Qu'est-ce qui fait du Kentucky Route Zero un classique?

Découvrez pourquoi cette aventure pointer-cliquer ressemble à plus qu’un simple jeu vidéo

Avertissement spoiler pour l’intégralité de Kentucky Route Zero. Si vous n’avez pas encore joué ou si vous ne voulez rien gâter dans le jeu, revenez maintenant.

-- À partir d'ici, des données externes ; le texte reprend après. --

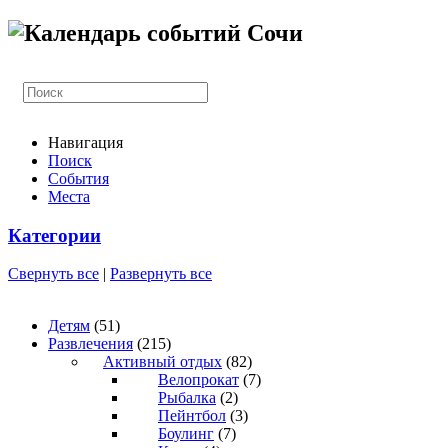
Навигация
Поиск
События
Места
Категории
Свернуть все
|
Развернуть все
Детям
(51)
Развлечения
(215)
Активный отдых
(82)
Велопрокат
(7)
Рыбалка
(2)
Пейнтбол
(3)
Боулинг
(7)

Kentucky Route Zero est l’un de ces jeux où j’ai passé une grande partie de ma première partie à me sentir désorienté. Je n’ai pas pu déchiffrer complètement mes sentiments avant d’avoir parlé de l’expérience avec mon colocataire. La première chose qui m’a frappé de notre conversation a été, en raison de la présentation quelque peu chaotique de l’intrigue, du personnage et du thème du jeu, que nous en avions des lectures très différentes. Je viens d’un milieu littéraire, alors qu’elle a choisi d’étudier le théâtre à la place. Lorsque nous avons commencé à parler de la façon dont le jeu présente le dialogue, qui rappelle beaucoup un script, sa conception a suscité une discussion qui nous a fait réaliser que nous étions fondamentalement en désaccord sur la définition de ce qui fait d’un «jeu» un «jeu».

Pour moi, ce type de conversation est une procédure standard lorsque je joue à un jeu que j’aime vraiment – je plonge dans YouTube à la recherche d’interviews avec les créateurs; Je parcourt Internet à la recherche d’articles de blog et de forums Reddit pour voir ce que les autres joueurs en ont retiré; Je joue la bande originale en boucle, juste pour me souvenir des rythmes émotionnels qui étaient si bien conçus qu’ils m’ont fait pleurer.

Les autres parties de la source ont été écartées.